Salina, Kan., Airport Manager Expands Refueling Service

July 14, 2006
Monday, Eldon Engel celebrated the grand opening of Flower Aviation's new building, which was completed this past spring.

Prevailing west winds brought Eldon Engel to Salina 32 years ago, where he began refueling corporate jets out of trailer house.

The Army veteran opened Flower Aviation in 1969 at the Pueblo, Colo., airport and was having success with private jets flying east to west.

"When the same plane was going west to east, he would over-fly Pueblo because of the tailwinds," Engel, 66, said.

"It became apparent I had to look for another location farther east," he said.

Salina was a perfect spot, with a long runway that was left when the former Schilling Air Force Base closed roughly a decade earlier.

In 1974, Engel and then airport manager Mike Scanlan obtained a waiver from the Salina City Commission to first operate out of a trailer house.

Within days, the entrepreneur began working on a permanent building, which Flower Aviation moved into in the spring of 1976.

Monday, Engel celebrated the grand opening of Flower Aviation's new, $850,000 building, which was completed this past spring.

"It was a race as to whether that old building was going to fall down before this one was completed," Engel, 66, quipped as he recounted company history at the reception.

"Today you'll be looking at one of the finest terminal facilities for business aircraft in the nation," Salina Airport Authority Executive Director Tim Rogers told the audience. About 30 people attended the ceremony.

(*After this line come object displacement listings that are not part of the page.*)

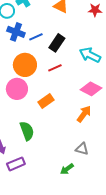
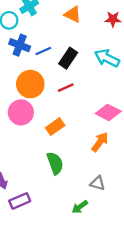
cyan arrow: (90, 55) -> (107, 58), moved
green semicircle: (27, 131) -> (55, 163), moved

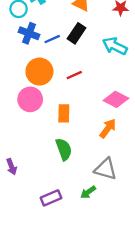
black rectangle: (68, 58) -> (77, 33), moved
orange rectangle: (55, 127) -> (64, 113), turned -54
gray triangle: (98, 183) -> (106, 169), size x1.5
purple rectangle: (20, 201) -> (51, 198), moved

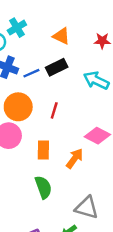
black rectangle: (77, 33) -> (57, 67), turned 30
red line: (74, 75) -> (54, 110), turned -49
orange arrow: (108, 128) -> (75, 158), moved

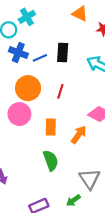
orange triangle: (61, 36) -> (80, 14), moved
black rectangle: (57, 67) -> (63, 53), turned -60
gray triangle: (87, 208) -> (90, 179), turned 40

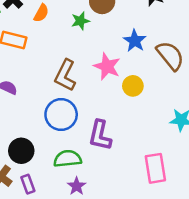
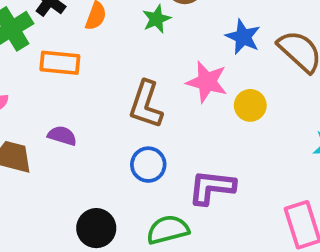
blue circle: (61, 115) -> (148, 165), size x0.7
purple L-shape: (100, 135) -> (212, 187), turned 92

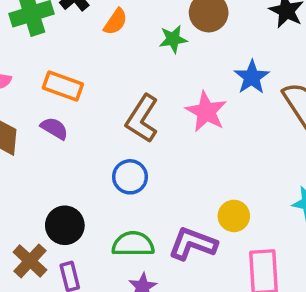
orange rectangle: (60, 63) -> (63, 86), moved
yellow circle: (250, 105) -> (234, 216), moved
purple L-shape: (212, 187) -> (193, 244), moved

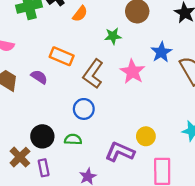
green star: (173, 39) -> (113, 36), moved
orange rectangle: (63, 86) -> (62, 56), moved
green semicircle: (133, 244) -> (73, 139), moved, size x0.7

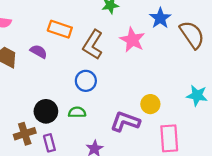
brown cross: (20, 157) -> (25, 134), turned 30

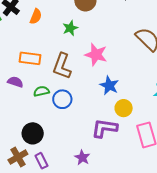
blue star: (160, 18) -> (109, 85), moved
green semicircle: (77, 112) -> (41, 91), moved

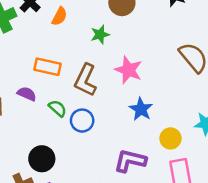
green semicircle: (41, 91) -> (57, 108), turned 49
yellow circle: (124, 108) -> (170, 138), moved

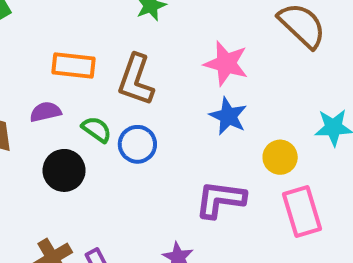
pink star: (128, 70) -> (226, 63), moved
purple semicircle: (27, 94) -> (45, 112), turned -30
black circle: (42, 159) -> (64, 170), moved

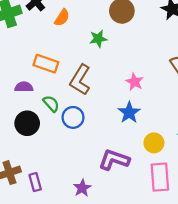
pink star: (226, 63) -> (135, 82), size x0.7

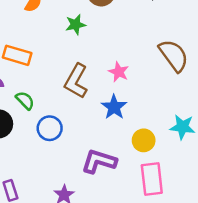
brown L-shape: (80, 80) -> (76, 81), moved
blue circle: (73, 117) -> (50, 128), moved

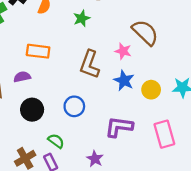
brown semicircle: (174, 55) -> (145, 32), moved
green semicircle: (25, 100) -> (56, 141), moved
yellow circle: (144, 140) -> (151, 90), moved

Quick and quicker Engel built his business on customer service. The average time to refuel an aircraft is six minutes at the company's three locations -- Salina, Garden City and Pueblo.

"Most of our customers are flying coast to coast," Engel said. "Those jets don't make any money sitting on the ground."

Engel is the undisputed "king of the quick turn," said Murray Smith, editor and publisher of Professional Pilot Magazine, Alexandria, Va.

"He probably has the fastest turn in the world, certainly in the U.S," Smith said.

Profit potential prompted Engel, who in 1965 was working as an engineer for the city of Colorado Springs, Colo., to enter the fixed based operator business. He joined his sister Ann and then brother-in-law, Bob Markowski at their fixed based operator business in Grand Island, Neb., With four children, Engel said, "probably money was the biggest motivator."

Three years later, Engel broke out on his own and opened Engel Flying Service, in Alamosa. It was there that he coined a new name, thanks to renowned defense attorney F. Lee Bailey, who stopped in Alamosa to refuel his aircraft.

"He called back to the flight service station and said he couldn't remember the name of the company that had just given him the good service," Engel said.

Engel took the "Flower" name from the "flower children" of the late 1960s. Engel kept the name when he relocated to Pueblo in 1969, and at Salina in the mid-70s.

"The girls wore hot pants at all the locations and they gave out flowers many times," Rogers said.

Speed was the game, Engel said. Early on, he offered free steaks to pilots if their aircraft wasn't back in the air in 10 minutes.